[PATCH] zonefs: do not use append if device does not support it

Andreas Hindborg posted 1 patch 2 years, 7 months ago
fs/zonefs/file.c | 4 +++-
1 file changed, 3 insertions(+), 1 deletion(-)
[PATCH] zonefs: do not use append if device does not support it
Posted by Andreas Hindborg 2 years, 7 months ago
From: "Andreas Hindborg (Samsung)" <nmi@metaspace.dk>

Zonefs will try to use `zonefs_file_dio_append()` for direct sync writes even if
device `max_zone_append_sectors` is zero. This will cause the IO to fail as the
io vector is truncated to zero. It also causes a call to
`invalidate_inode_pages2_range()` with end set to UINT_MAX, which is probably
not intentional. Thus, do not use append when device does not support it.

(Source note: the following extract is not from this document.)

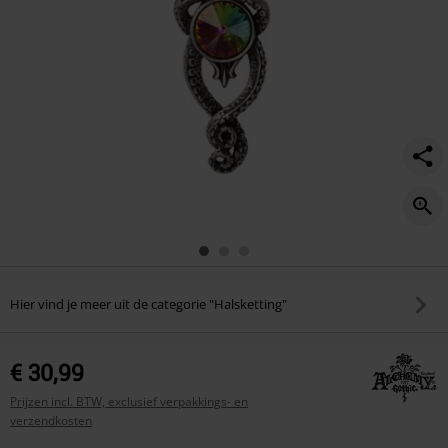
Hier vind je meer uit de categorie "Halsketting"
€ 30,99
Prijzen incl. BTW, exclusief verpakkings- en
verzendkosten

Signed-off-by: Andreas Hindborg (Samsung) <nmi@metaspace.dk>
---
 fs/zonefs/file.c | 4 +++-
 1 file changed, 3 insertions(+), 1 deletion(-)

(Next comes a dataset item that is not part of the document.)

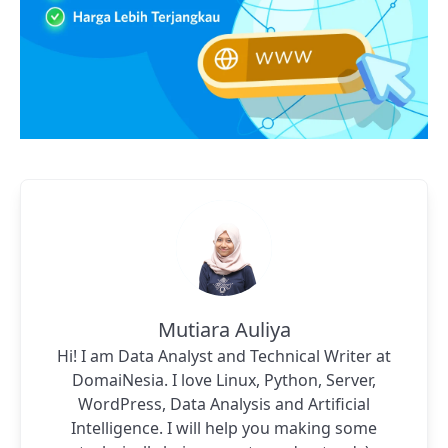
Mutiara Auliya
Hi! I am Data Analyst and Technical Writer at
DomaiNesia. I love Linux, Python, Server,
WordPress, Data Analysis and Artificial
Intelligence. I will help you making some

diff --git a/fs/zonefs/file.c b/fs/zonefs/file.c
index 132f01d3461f..c97fe2aa20b0 100644
--- a/fs/zonefs/file.c
+++ b/fs/zonefs/file.c
@@ -536,9 +536,11 @@ static ssize_t zonefs_write_checks(struct kiocb *iocb, struct iov_iter *from)
 static ssize_t zonefs_file_dio_write(struct kiocb *iocb, struct iov_iter *from)
 {
 	struct inode *inode = file_inode(iocb->ki_filp);
+	struct block_device *bdev = inode->i_sb->s_bdev;
 	struct zonefs_inode_info *zi = ZONEFS_I(inode);
 	struct zonefs_zone *z = zonefs_inode_zone(inode);
 	struct super_block *sb = inode->i_sb;
+	unsigned int max_append = bdev_max_zone_append_sectors(bdev);
 	bool sync = is_sync_kiocb(iocb);
 	bool append = false;
 	ssize_t ret, count;
@@ -581,7 +583,7 @@ static ssize_t zonefs_file_dio_write(struct kiocb *iocb, struct iov_iter *from)
 		append = sync;
 	}
 
-	if (append) {
+	if (append && max_append) {
 		ret = zonefs_file_dio_append(iocb, from);
 	} else {
 		/*

base-commit: 45a3e24f65e90a047bef86f927ebdc4c710edaa1
-- 
2.41.0
Re: [PATCH] zonefs: do not use append if device does not support it
Posted by Christoph Hellwig 2 years, 7 months ago
On Mon, Jun 26, 2023 at 06:47:52PM +0200, Andreas Hindborg wrote:
> From: "Andreas Hindborg (Samsung)" <nmi@metaspace.dk>
> 
> Zonefs will try to use `zonefs_file_dio_append()` for direct sync writes even if
> device `max_zone_append_sectors` is zero. This will cause the IO to fail as the
> io vector is truncated to zero. It also causes a call to
> `invalidate_inode_pages2_range()` with end set to UINT_MAX, which is probably
> not intentional. Thus, do not use append when device does not support it.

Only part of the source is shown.